(Brief): Please go line by line and repeat the data below exactly, with no images.
Content starts
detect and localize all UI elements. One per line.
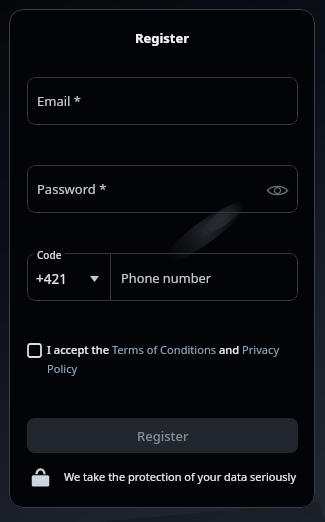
button[interactable]: Password * <box>27 165 298 213</box>
staticText: +421 <box>36 270 67 288</box>
staticText: Password * <box>37 180 107 198</box>
button[interactable]: Accept terms <box>26 342 42 358</box>
staticText: Email * <box>37 92 81 110</box>
button[interactable]: Email * <box>27 77 298 125</box>
staticText: Register <box>9 29 315 47</box>
button[interactable]: Register <box>27 418 298 453</box>
button[interactable]: I accept the Terms of Conditions and Pri… <box>47 342 298 376</box>
button[interactable]: Phone number <box>111 253 298 301</box>
other: Select country code <box>90 276 99 282</box>
staticText: Code <box>37 248 62 262</box>
button[interactable]: +421 <box>27 253 110 301</box>
staticText: Register <box>137 427 189 445</box>
staticText: We take the protection of your data seri… <box>64 469 297 484</box>
button[interactable]: Show password <box>264 177 290 203</box>
staticText: Phone number <box>121 269 212 286</box>
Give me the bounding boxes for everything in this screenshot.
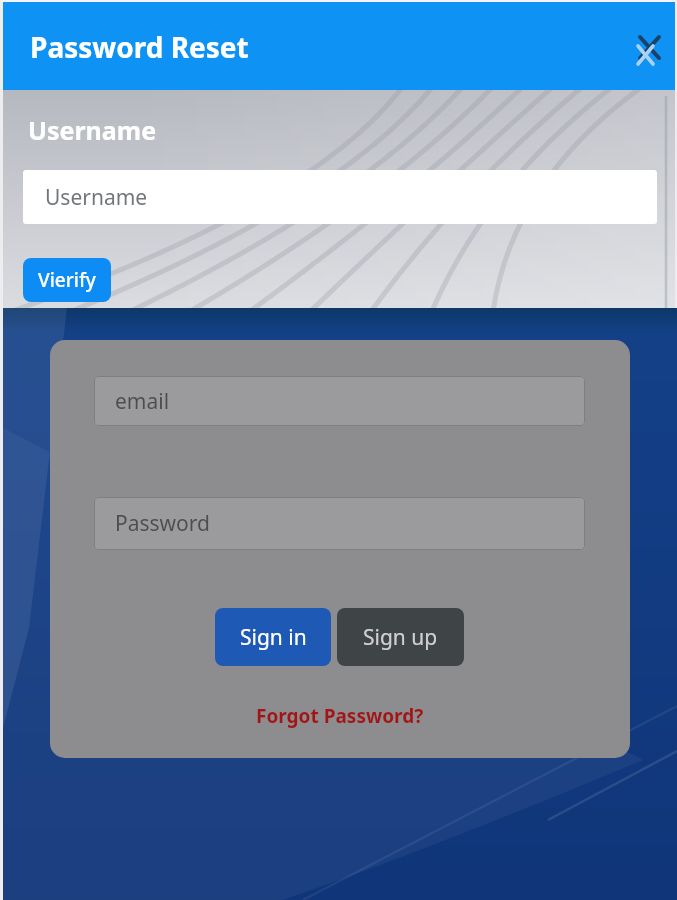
staticText: Password Reset — [30, 28, 249, 66]
staticText: Username — [28, 113, 157, 147]
button[interactable]: Sign up — [337, 608, 464, 666]
staticText: Password — [115, 509, 210, 538]
button[interactable]: email — [94, 376, 585, 426]
button[interactable]: Username — [23, 170, 657, 224]
staticText: Username — [45, 183, 148, 212]
button[interactable]: Sign in — [215, 608, 331, 666]
staticText: Sign up — [363, 623, 438, 652]
staticText: Sign in — [240, 623, 307, 652]
button[interactable]: Vierify — [23, 258, 111, 302]
button[interactable]: Forgot Password? — [256, 703, 424, 729]
staticText: Vierify — [38, 267, 96, 293]
button[interactable] — [630, 33, 666, 69]
button[interactable]: Password — [94, 497, 585, 550]
staticText: email — [115, 387, 170, 416]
Content ends
(Written response):
detect and localize all UI elements. One per line.
button[interactable]: Password * <box>27 165 298 213</box>
staticText: +421 <box>36 270 67 288</box>
staticText: Password * <box>37 180 107 198</box>
button[interactable]: Accept terms <box>26 342 42 358</box>
staticText: Email * <box>37 92 81 110</box>
button[interactable]: Email * <box>27 77 298 125</box>
staticText: Register <box>9 29 315 47</box>
button[interactable]: Register <box>27 418 298 453</box>
button[interactable]: I accept the Terms of Conditions and Pri… <box>47 342 298 376</box>
button[interactable]: Phone number <box>111 253 298 301</box>
other: Select country code <box>90 276 99 282</box>
staticText: Code <box>37 248 62 262</box>
button[interactable]: +421 <box>27 253 110 301</box>
staticText: Register <box>137 427 189 445</box>
staticText: We take the protection of your data seri… <box>64 469 297 484</box>
button[interactable]: Show password <box>264 177 290 203</box>
staticText: Phone number <box>121 269 212 286</box>
Give me the bounding boxes for everything in this screenshot.
staticText: Password Reset — [30, 28, 249, 66]
staticText: Username — [28, 113, 157, 147]
button[interactable]: Sign up — [337, 608, 464, 666]
staticText: Password — [115, 509, 210, 538]
button[interactable]: email — [94, 376, 585, 426]
button[interactable]: Username — [23, 170, 657, 224]
staticText: Username — [45, 183, 148, 212]
button[interactable]: Sign in — [215, 608, 331, 666]
staticText: Sign up — [363, 623, 438, 652]
staticText: Sign in — [240, 623, 307, 652]
button[interactable]: Vierify — [23, 258, 111, 302]
button[interactable]: Forgot Password? — [256, 703, 424, 729]
staticText: Vierify — [38, 267, 96, 293]
button[interactable] — [630, 33, 666, 69]
button[interactable]: Password — [94, 497, 585, 550]
staticText: email — [115, 387, 170, 416]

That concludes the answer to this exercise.